The data START

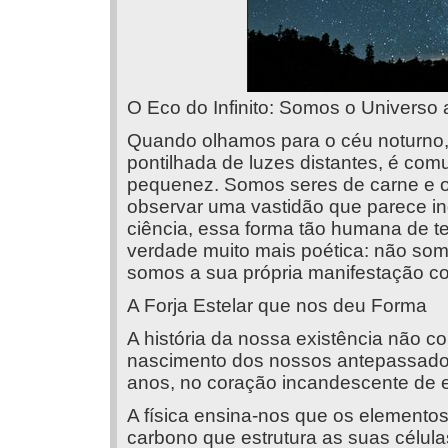
O Eco do Infinito: Somos o Universo
Quando olhamos para o céu noturno,
pontilhada de luzes distantes, é c
pequenez. Somos seres de carne e os
observar uma vastidão que parece ind
ciência, essa forma tão humana de ten
verdade muito mais poética: não so
somos a sua própria manifestação co
A Forja Estelar que nos deu Forma
A história da nossa existência não 
nascimento dos nossos antepassados
anos, no coração incandescente de e
A física ensina-nos que os elemento
carbono que estrutura as suas célula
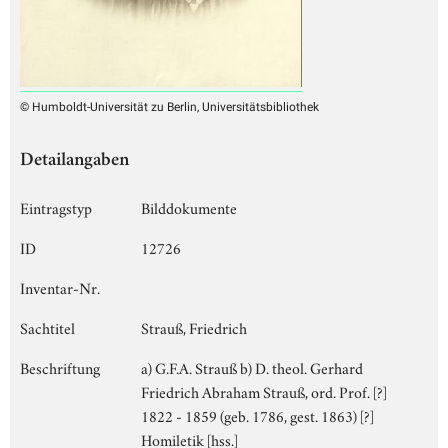
© Humboldt-Universität zu Berlin, Universitätsbibliothek
Detailangaben
Eintragstyp
Bilddokumente
ID
12726
Inventar-Nr.
Sachtitel
Strauß, Friedrich
Beschriftung
a) G.F.A. Strauß b) D. theol. Gerhard
Friedrich Abraham Strauß, ord. Prof. [?]
1822 - 1859 (geb. 1786, gest. 1863) [?]
Homiletik [hss.]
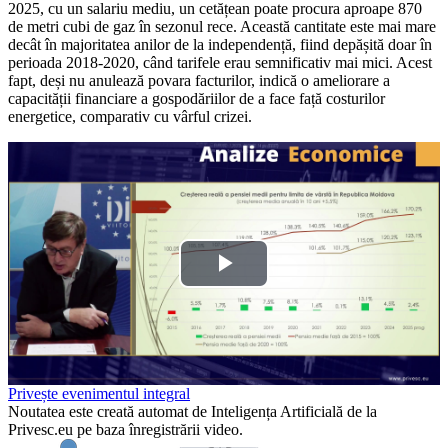
2025, cu un salariu mediu, un cetățean poate procura aproape 870
de metri cubi de gaz în sezonul rece. Această cantitate este mai mare
decât în majoritatea anilor de la independență, fiind depășită doar în
perioada 2018-2020, când tarifele erau semnificativ mai mici. Acest
fapt, deși nu anulează povara facturilor, indică o ameliorare a
capacității financiare a gospodăriilor de a face față costurilor
energetice, comparativ cu vârful crizei.
Play
Video
Privește evenimentul integral
Noutatea este creată automat de Inteligența Artificială de la
Privesc.eu pe baza înregistrării video.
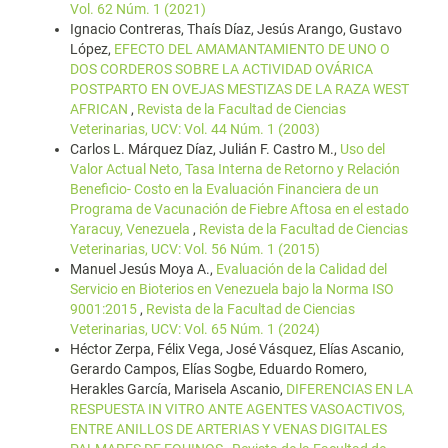
Vol. 62 Núm. 1 (2021)
Ignacio Contreras, Thaís Díaz, Jesús Arango, Gustavo
López,
EFECTO DEL AMAMANTAMIENTO DE UNO O
DOS CORDEROS SOBRE LA ACTIVIDAD OVÁRICA
POSTPARTO EN OVEJAS MESTIZAS DE LA RAZA WEST
AFRICAN
,
Revista de la Facultad de Ciencias
Veterinarias, UCV: Vol. 44 Núm. 1 (2003)
Carlos L. Márquez Díaz, Julián F. Castro M.,
Uso del
Valor Actual Neto, Tasa Interna de Retorno y Relación
Beneficio- Costo en la Evaluación Financiera de un
Programa de Vacunación de Fiebre Aftosa en el estado
Yaracuy, Venezuela
,
Revista de la Facultad de Ciencias
Veterinarias, UCV: Vol. 56 Núm. 1 (2015)
Manuel Jesús Moya A.,
Evaluación de la Calidad del
Servicio en Bioterios en Venezuela bajo la Norma ISO
9001:2015
,
Revista de la Facultad de Ciencias
Veterinarias, UCV: Vol. 65 Núm. 1 (2024)
Héctor Zerpa, Félix Vega, José Vásquez, Elías Ascanio,
Gerardo Campos, Elías Sogbe, Eduardo Romero,
Herakles García, Marisela Ascanio,
DIFERENCIAS EN LA
RESPUESTA IN VITRO ANTE AGENTES VASOACTIVOS,
ENTRE ANILLOS DE ARTERIAS Y VENAS DIGITALES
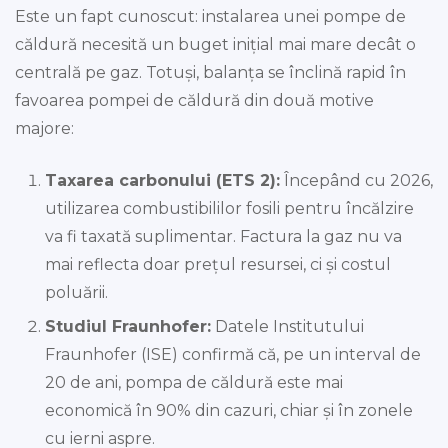
Este un fapt cunoscut: instalarea unei pompe de
căldură necesită un buget inițial mai mare decât o
centrală pe gaz. Totuși, balanța se înclină rapid în
favoarea pompei de căldură din două motive
majore:
Taxarea carbonului (ETS 2):
Începând cu 2026,
utilizarea combustibililor fosili pentru încălzire
va fi taxată suplimentar. Factura la gaz nu va
mai reflecta doar prețul resursei, ci și costul
poluării.
Studiul Fraunhofer:
Datele Institutului
Fraunhofer (ISE) confirmă că, pe un interval de
20 de ani, pompa de căldură este mai
economică în 90% din cazuri, chiar și în zonele
cu ierni aspre.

The data END

When copying from the data above, print only the lines from the line containing "Noutatea este creată" to the line containing "DOS CORDEROS SOBRE LA ACTIVIDAD OVÁRICA", exactly, and leave the pictures out.

-- Solution for this task --
Noutatea este creată automat de Inteligența Artificială de la
Privesc.eu pe baza înregistrării video.
Vol. 62 Núm. 1 (2021)
Ignacio Contreras, Thaís Díaz, Jesús Arango, Gustavo
López,
EFECTO DEL AMAMANTAMIENTO DE UNO O
DOS CORDEROS SOBRE LA ACTIVIDAD OVÁRICA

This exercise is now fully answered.